中でもここで紹介したいのは、この銅版4枚だ。1967年の選挙公報にくるまれていた銅版はなぜか柄が同じ。同じ版を4枚作ったのかなと思っていたが、4という数字に印刷会社の経営者はピンときた。カラーだ。凸版印刷でカラー印刷を行ったいわゆる原色版だったのだ。その目で見直すと、それぞれは一度は使ったものらしく、一枚ずつ微妙に色がついて、青っぽかったり、赤っぽかったりする。決定的なのは裏にそれぞれマジックでアカ・キ・スミ・アイと書いてあったことだ。
私が入社した1985年はまだ活版が現役だった。ただ当時すでに原色版を刷ることはなかった。1980年代といえば、カラーはスキャナ分解で4色オフセット印刷するのが当然であり、もう今とほとんど変わらない水準のカラー印刷ができるようになっていた。ただ当時はまだフィルムをふりまわして、職人技で修正していたものだ。
今、印刷前半、プリプレスに手作業はまったくなくなった。まったくである。カラー写真はデジカメのデータがそのままやってきてスキャナすらない。あとは何台かのコンピュータを経てオフセットならCTP出力、デジタル機ならそのまま最終商品として紙が出力される。当然、同じ機械なら同じ品質の物が出る。会社間で差はつかない。
そんな折、印刷工業組合の若手が原色版に挑戦したいと言ってきた。なにを今更と思うが、聞くと、差別化志向なのだ。もはやオフセットで差はつかない。いきおい値段と納期の勝負になって現場は疲弊するばかりなのだ。ならばここであえて原色版でひと味違う印刷を売り込みたいということのようだ。そういえば一部では活版の名刺を作るのが流行っているとも聞いた。
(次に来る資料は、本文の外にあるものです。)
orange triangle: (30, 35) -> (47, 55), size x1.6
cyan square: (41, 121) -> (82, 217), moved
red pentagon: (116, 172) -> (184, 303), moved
そういうノスタルジー志向は産業じゃないとは思うが、デジタルでは会社間で差別化が難しいという若手の気持ちも理解できる。一周まわって結局原色版かと思うが、案外正解かもなとも思う。写真ができて肖像画の役割がかわり印象派に突入したように、あらたな印刷需要をうみだすかもしれない。